During 2015, we have seen large ransomware
campaigns in multiple languages, as was the case with CTB-Locker in January
2015, which must not be viewed as an isolated event.
Cybercriminals seek to convince users to accede to
their threats by encrypting their files and seizing their information, and this
is something that is likely to continue happening. As technology has evolved,
the protection mechanisms to counter threats such as ransomware have improved
based on experience, and they must be accompanied by user management and
education.
However, not all devices can be protected with a
security solution, and this threatens to become a future risk for consumers and
companies. Based on these points, by 2016, we expect to see more ransomware
campaigns trying to exploit new attack surfaces by prohibiting users from
accessing their information or services.

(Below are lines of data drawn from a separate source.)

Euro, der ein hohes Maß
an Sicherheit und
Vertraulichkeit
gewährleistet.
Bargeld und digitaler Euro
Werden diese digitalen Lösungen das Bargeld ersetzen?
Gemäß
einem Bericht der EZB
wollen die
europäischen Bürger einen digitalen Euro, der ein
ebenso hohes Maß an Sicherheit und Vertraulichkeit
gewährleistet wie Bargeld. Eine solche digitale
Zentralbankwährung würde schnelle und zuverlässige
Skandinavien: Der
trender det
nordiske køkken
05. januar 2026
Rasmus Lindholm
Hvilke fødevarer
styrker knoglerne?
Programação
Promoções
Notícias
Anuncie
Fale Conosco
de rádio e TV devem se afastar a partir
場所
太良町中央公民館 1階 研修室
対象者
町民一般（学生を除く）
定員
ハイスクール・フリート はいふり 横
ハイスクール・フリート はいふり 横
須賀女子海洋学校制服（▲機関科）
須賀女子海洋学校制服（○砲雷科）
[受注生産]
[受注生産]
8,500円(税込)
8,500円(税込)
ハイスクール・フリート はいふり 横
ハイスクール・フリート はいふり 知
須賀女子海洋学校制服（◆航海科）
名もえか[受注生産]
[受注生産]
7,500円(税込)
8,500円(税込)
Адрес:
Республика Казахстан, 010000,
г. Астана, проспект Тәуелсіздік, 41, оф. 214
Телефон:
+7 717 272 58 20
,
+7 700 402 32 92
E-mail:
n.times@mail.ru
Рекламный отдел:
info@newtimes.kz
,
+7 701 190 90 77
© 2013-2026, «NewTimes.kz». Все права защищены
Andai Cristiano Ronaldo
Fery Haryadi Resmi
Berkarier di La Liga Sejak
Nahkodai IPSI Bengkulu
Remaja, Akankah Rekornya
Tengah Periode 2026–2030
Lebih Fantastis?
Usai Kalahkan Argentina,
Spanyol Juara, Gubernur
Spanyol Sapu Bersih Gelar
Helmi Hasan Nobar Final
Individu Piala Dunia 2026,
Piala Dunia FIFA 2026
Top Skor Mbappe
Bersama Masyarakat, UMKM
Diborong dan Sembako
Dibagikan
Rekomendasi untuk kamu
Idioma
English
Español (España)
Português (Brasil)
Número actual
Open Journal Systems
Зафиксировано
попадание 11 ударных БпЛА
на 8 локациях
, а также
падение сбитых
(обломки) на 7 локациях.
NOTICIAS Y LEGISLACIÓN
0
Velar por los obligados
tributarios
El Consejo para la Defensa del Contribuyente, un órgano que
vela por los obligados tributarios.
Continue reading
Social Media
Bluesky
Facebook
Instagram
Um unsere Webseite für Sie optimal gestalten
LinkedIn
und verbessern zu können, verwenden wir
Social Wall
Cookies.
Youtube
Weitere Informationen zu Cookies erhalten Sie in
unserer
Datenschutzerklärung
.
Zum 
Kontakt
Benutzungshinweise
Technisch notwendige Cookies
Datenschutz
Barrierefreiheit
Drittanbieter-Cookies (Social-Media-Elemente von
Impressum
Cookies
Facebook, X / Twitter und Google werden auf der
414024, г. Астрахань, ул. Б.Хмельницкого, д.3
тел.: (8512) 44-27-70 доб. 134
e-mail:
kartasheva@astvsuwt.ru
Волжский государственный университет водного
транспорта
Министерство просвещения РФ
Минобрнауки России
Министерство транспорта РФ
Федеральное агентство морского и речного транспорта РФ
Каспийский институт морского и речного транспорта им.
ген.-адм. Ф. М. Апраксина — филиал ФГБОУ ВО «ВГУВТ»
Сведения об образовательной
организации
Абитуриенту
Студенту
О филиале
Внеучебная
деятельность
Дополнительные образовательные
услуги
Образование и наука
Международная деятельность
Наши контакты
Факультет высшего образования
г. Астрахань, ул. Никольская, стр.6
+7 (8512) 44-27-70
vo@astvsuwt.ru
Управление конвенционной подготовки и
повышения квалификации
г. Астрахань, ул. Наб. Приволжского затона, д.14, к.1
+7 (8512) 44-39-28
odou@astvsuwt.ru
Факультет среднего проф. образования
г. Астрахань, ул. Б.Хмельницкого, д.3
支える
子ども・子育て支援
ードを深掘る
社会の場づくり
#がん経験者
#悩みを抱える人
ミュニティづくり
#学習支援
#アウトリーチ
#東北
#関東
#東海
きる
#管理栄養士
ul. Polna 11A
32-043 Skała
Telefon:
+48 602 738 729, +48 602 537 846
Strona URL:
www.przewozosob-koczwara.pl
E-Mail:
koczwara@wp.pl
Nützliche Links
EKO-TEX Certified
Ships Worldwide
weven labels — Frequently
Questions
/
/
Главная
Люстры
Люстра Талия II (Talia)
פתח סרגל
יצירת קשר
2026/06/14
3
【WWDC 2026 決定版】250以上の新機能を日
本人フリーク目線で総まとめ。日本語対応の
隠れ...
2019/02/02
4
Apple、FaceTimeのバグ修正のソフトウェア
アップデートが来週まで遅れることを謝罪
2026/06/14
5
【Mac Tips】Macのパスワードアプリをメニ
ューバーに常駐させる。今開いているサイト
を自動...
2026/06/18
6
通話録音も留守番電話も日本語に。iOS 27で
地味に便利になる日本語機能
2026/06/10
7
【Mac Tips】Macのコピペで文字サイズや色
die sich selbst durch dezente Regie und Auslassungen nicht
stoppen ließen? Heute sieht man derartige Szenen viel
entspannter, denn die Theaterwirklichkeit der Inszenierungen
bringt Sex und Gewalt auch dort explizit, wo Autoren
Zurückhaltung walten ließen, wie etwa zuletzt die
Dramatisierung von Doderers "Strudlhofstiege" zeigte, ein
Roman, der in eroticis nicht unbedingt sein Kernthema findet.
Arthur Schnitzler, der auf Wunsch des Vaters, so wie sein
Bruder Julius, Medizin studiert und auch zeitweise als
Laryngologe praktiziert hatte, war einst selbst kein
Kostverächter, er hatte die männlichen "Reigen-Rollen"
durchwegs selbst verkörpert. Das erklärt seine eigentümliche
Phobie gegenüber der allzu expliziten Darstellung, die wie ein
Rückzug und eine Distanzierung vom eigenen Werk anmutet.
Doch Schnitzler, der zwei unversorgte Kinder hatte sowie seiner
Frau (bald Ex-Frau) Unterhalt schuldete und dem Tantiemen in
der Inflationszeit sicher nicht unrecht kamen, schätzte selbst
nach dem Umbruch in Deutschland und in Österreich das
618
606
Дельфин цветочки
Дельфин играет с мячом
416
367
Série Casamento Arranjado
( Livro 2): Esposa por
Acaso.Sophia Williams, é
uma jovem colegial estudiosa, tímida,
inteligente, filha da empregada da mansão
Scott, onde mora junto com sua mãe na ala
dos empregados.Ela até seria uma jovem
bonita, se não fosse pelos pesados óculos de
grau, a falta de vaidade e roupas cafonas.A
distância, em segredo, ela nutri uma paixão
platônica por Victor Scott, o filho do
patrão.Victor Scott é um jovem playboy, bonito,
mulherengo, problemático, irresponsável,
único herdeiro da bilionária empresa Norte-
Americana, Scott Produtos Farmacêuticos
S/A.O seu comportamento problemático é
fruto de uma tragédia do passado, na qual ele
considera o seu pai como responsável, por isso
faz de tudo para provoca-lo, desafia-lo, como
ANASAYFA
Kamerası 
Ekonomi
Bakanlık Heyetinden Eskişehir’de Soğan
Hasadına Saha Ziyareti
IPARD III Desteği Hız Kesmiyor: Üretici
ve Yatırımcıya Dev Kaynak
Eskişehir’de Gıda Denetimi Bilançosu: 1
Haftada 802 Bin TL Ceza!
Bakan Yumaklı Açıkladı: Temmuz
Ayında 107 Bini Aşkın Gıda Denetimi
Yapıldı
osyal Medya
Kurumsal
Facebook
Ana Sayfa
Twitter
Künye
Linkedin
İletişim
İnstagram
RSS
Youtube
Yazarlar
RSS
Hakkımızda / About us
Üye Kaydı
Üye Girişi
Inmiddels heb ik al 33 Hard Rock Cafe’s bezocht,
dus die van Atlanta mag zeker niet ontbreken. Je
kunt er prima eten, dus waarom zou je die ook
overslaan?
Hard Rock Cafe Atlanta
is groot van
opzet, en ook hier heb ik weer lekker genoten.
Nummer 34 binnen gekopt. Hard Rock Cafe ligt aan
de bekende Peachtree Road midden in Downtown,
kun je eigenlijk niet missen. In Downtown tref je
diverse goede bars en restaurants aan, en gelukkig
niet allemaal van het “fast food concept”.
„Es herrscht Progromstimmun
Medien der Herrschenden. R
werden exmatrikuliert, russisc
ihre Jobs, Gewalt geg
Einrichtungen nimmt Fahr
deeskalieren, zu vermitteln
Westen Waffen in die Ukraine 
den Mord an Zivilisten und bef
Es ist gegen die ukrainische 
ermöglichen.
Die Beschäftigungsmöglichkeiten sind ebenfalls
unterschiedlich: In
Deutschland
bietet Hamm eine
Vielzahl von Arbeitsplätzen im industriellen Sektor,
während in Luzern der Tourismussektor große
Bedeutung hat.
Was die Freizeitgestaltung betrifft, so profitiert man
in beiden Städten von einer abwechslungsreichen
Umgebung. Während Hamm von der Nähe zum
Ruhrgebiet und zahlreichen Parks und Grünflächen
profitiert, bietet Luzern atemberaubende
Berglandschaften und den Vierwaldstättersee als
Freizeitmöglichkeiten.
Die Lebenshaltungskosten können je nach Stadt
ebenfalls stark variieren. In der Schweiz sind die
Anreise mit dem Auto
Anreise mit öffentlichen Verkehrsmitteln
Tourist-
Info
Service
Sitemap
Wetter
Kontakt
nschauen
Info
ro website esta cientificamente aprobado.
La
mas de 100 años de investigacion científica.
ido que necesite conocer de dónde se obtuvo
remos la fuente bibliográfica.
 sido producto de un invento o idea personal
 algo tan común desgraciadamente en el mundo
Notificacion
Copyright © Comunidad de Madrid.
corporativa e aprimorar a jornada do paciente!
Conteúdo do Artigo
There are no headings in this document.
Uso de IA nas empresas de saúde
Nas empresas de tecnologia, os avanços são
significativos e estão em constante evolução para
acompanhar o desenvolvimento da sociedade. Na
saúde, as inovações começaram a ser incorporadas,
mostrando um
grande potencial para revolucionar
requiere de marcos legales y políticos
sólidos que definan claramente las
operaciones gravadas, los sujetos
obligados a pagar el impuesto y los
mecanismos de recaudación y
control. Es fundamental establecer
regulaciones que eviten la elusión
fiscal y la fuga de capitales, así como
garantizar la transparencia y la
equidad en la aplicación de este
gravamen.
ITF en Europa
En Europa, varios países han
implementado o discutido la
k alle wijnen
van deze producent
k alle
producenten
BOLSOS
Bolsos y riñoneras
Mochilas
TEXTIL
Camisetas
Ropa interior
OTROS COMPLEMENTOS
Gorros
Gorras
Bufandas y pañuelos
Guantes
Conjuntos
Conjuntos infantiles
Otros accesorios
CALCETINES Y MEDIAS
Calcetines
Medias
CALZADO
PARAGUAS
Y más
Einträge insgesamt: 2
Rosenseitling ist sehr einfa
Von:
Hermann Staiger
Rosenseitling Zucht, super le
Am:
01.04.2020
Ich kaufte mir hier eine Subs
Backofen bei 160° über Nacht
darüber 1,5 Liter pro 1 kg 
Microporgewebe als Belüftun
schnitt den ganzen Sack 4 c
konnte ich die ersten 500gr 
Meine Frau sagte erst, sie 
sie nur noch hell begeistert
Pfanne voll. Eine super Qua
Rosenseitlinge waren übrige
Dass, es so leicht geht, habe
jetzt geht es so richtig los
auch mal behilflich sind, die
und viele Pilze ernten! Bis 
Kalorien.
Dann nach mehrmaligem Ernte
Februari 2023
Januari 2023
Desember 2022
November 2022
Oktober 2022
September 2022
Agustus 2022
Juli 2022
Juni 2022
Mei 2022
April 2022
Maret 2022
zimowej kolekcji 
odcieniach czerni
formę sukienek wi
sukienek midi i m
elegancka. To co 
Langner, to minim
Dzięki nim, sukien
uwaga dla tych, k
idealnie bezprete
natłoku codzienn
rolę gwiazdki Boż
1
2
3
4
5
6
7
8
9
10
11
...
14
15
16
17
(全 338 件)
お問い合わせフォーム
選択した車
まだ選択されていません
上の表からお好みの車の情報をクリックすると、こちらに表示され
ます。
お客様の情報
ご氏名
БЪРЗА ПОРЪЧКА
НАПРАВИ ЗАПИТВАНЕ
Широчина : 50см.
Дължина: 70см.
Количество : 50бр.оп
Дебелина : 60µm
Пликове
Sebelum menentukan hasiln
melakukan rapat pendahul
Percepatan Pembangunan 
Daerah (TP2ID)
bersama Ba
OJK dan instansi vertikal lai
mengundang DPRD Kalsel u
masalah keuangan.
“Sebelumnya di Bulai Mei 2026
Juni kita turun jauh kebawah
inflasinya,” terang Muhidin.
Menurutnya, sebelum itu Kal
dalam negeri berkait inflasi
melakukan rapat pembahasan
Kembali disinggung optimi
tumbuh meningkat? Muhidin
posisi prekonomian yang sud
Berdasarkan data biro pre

The increasing trend toward more and
more devices being supplied with an internet connection provides cybercriminals
with a greater variety of devices that might be attacked.
“The challenge is not only
to detect and block or remove such attacks, but also to ensure the continuing
availability of information.”
From the security side, the challenge is not only
to detect and block or remove such attacks, but also to ensure the continuing
availability of information. In the near future, network security, the
prevention of exploits and the appropriate configuration of devices will take on
greater importance to prevent such attacks, so that users can enjoy the
technology.
We are on our way towards a fivefold increase
in the number of devices connected to internet over the next five years, thus
reaching 25 billion online devices, so the challenge is to protect them
properly against this type of attack.